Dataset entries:
============================================================
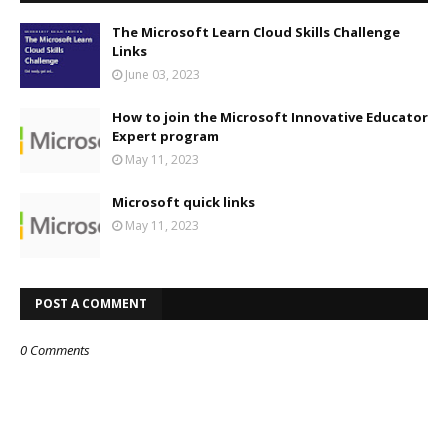
The Microsoft Learn Cloud Skills Challenge
Links
June 03, 2023
How to join the Microsoft Innovative Educator
Expert program
May 11, 2023
Microsoft quick links
May 11, 2023
POST A COMMENT
0 Comments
============================================================
Copy the lines above exactly and exclude every image.

OUTPUT OF THE EXERCISE
The Microsoft Learn Cloud Skills Challenge
Links
June 03, 2023
How to join the Microsoft Innovative Educator
Expert program
May 11, 2023
Microsoft quick links
May 11, 2023
POST A COMMENT
0 Comments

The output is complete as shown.